If you are interested in attending the talks (on Zoom), please write to the seminar's organizer Benjamin Storme (at firstname.lastname@unil.ch)


Winter 2021 Calendar

Titles and abstracts are published about a week before the talk. Talks generally take place on Tuesdays at 12:30 pm. Note however that Ezer Rasin's talk will take place on a Friday (November 12).

November 12: Ezer Rasin - How children learn the hidden sound patterns of their language: a computational approach

Exceptionally, this talk takes place on a Friday (12:30 PM)

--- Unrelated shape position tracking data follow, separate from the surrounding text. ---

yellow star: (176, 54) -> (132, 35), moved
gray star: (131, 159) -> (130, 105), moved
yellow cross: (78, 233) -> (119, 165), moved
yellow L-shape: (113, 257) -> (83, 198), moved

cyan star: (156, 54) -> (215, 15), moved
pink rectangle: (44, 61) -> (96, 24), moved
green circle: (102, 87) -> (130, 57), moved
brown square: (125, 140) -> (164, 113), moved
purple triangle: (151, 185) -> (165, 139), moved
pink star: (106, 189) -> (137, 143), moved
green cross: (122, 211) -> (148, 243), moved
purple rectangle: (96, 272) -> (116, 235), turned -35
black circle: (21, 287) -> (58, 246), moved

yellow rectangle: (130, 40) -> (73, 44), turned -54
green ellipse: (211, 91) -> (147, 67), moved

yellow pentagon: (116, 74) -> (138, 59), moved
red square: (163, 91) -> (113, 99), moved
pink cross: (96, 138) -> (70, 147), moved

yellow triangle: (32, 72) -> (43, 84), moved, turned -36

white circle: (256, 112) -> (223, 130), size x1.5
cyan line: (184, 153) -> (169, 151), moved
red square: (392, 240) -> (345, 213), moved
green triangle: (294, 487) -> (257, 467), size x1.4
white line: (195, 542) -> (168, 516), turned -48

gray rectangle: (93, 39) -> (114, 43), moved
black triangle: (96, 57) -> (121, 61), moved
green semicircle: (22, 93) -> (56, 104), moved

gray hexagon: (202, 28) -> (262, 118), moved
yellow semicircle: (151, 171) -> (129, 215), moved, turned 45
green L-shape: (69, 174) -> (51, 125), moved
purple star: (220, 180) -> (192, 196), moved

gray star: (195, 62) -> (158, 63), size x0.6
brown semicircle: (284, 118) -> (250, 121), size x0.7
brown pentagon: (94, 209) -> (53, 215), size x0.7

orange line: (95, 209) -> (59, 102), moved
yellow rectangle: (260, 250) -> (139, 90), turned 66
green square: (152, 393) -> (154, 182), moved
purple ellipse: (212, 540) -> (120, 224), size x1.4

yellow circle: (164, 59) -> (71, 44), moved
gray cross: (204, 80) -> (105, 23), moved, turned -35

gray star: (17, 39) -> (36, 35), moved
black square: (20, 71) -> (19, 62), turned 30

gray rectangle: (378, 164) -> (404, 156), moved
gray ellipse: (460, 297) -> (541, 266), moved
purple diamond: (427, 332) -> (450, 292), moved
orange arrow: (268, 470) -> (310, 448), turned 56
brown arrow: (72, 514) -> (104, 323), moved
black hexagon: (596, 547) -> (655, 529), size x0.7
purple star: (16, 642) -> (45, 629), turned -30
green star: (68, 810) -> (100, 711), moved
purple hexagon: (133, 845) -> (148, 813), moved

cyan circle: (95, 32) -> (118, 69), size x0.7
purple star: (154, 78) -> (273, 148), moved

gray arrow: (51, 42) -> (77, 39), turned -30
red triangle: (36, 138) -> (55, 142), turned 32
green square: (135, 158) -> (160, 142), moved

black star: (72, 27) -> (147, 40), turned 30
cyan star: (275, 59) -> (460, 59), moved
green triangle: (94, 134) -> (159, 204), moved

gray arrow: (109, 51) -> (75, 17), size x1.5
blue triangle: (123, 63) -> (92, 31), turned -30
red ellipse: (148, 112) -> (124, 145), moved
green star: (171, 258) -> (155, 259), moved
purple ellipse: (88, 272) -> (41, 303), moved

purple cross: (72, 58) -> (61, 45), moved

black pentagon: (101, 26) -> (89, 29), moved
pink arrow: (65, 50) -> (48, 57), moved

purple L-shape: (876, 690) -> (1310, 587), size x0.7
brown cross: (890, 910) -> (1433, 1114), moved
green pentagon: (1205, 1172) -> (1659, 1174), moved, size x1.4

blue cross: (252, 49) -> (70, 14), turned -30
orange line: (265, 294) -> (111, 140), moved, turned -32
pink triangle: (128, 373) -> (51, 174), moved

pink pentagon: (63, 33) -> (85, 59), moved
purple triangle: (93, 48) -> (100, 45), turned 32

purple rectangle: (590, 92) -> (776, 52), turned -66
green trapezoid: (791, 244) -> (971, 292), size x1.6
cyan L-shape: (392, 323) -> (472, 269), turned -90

The sound system of a language contains patterns that humans learn from their input in the first few years of their lives. Some of those patterns are "hidden" (also called "opaque"), in the sense that they are only observable at a level of abstraction that is remote from the surface sounds that children hear. Such hidden sound patterns pose a cognitive puzzle: how do children make the inductive leap required to abstract away from the surface and discover a hidden sound pattern? In this talk I will present an approach to this puzzle based on the principle of Minimum Description Length (MDL) -- a mathematical formalization of Occam's Razor -- according to which children learn sound patterns by looking for the system of rules that provides the simplest description of their input. I will present a concrete MDL-based learning algorithm and successful simulation results using artificial datasets with hidden sound patterns like those found in natural languages. These results suggest that MDL is a promising general theory of language acquisition in the domain of sound.

November 24: Jonathan Kasstan - On the emergence of variable rules as a resource in severe language endangerment

Exceptionally, this talk takes place on a Wednesday at 4 PM.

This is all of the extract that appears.